The European Business Aviation Convention & Exhibition (EBACE 2011) held in Geneva, Switzerland, had good attendance and the figures were up from 2010 to nearly 12,751, from 108 countries, with more than 500 exhibitors, and 62 aircraft on static display.
One session I attended was the global business aviation update presented by panelists from the International Business Aviation Council (IBAC). Host Brian Humphries of the European Business Aviation Association (EBAA) explained an issue now is the UK has imposed a 20 percent value added tax (VAT) on all aircraft. Formerly, this was applied when flying in the UK and was based off the maximum take-off weight (MTOW). With budgets tight and fuel costs rising, the impact of this VAT is much greater than anticipated.
Doug Carr, representing the NBAA, summed up the U.S. business aviation situation by hitting on the fact that a major holdup is the 19th extension of the FAA reauthorization (big surprise). Carr also touched on SMS programs and the importance of future SMS data protection.
Francisco Lyra of the Brazilian Association of General Aviation (ABAG) explained that Brazil’s biz aircraft fleet has grown 21 percent over the last year and are mainly piston aircraft. Of Brazil’s 5,000+ cities, only 124 have commercial service! Regular maintenance of Brazilian registered aircraft is often sent to Europe or the United States.
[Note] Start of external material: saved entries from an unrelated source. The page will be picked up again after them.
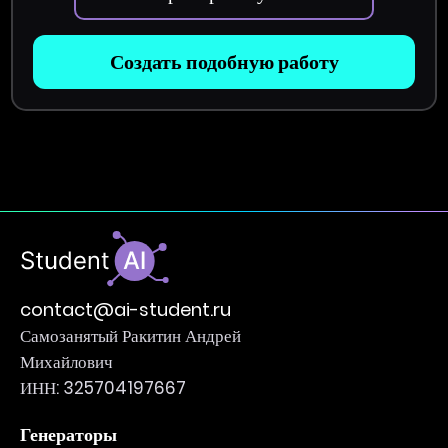
Создать подобную работу
contact@ai-student.ru
Самозанятый Ракитин Андрей
Михайлович
ИНН: 325704197667
Генераторы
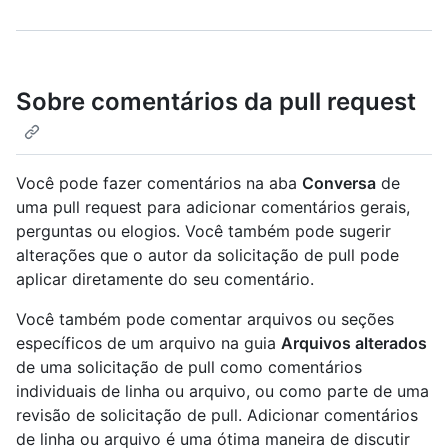
Sobre comentários da pull request
Você pode fazer comentários na aba
Conversa
de
uma pull request para adicionar comentários gerais,
perguntas ou elogios. Você também pode sugerir
alterações que o autor da solicitação de pull pode
aplicar diretamente do seu comentário.
Você também pode comentar arquivos ou seções
específicos de um arquivo na guia
Arquivos alterados
de uma solicitação de pull como comentários
individuais de linha ou arquivo, ou como parte de uma
revisão de solicitação de pull. Adicionar comentários
de linha ou arquivo é uma ótima maneira de discutir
Ali Al Naqbi represented the Middle East Business Aviation Association (MEBA) and he spoke about the rise of high net worth individuals due to the 1990’s oil boom and how that created a market of private family travel. The Middle East has about 450 biz aircraft today and growing. This trend will likely continue with forecasted growth of 1,330 registered biz aircraft expected by the year 2019.
Leonid Koshelev, chairman of the Russian United Business Aviation Association (RUBAA), spoke about the government being against monopolies in airports and pushing for more affordable use of airports. When reviewing the business aircraft activity in Russia, Koshelev said it has come back to levels seen before the global financial crisis.
Capt. Karan Singh, vice president of the Business Aviation Association of India (BAAI), spoke about the booming business aviation market as well as the economy (sixth largest world economy by 2020) in India. Its business aircraft fleet has doubled in size since 2006; in 2009 India experienced 10 percent biz aviation growth, and it expects to triple its fleet by 2020. Some challenges in India: currently it takes at least nine months to get an aircraft operator permit in India, a 40 to 50 percent fuel tax, and limited ground handling options. India has less than 150 airports, FBOs are nonexistent, and training is a growing problem.
Business aviation in Japan is starting to develop more according to representative Kazunobu Sato of the Japan Business Aviation Association (JBAA). The Japanese government has been reluctant to develop biz aviation and therefore has extremely restrictive regulations. Deregulation and improvement of Tokyo International Airport as well as Narita International Airport are underway. Japan has 98 airports, all with extremely limited general aviation landing spots and this will be changing as local governments are becoming much more supportive of business aviation.
Challenges exist but the global business aviation market looks positive.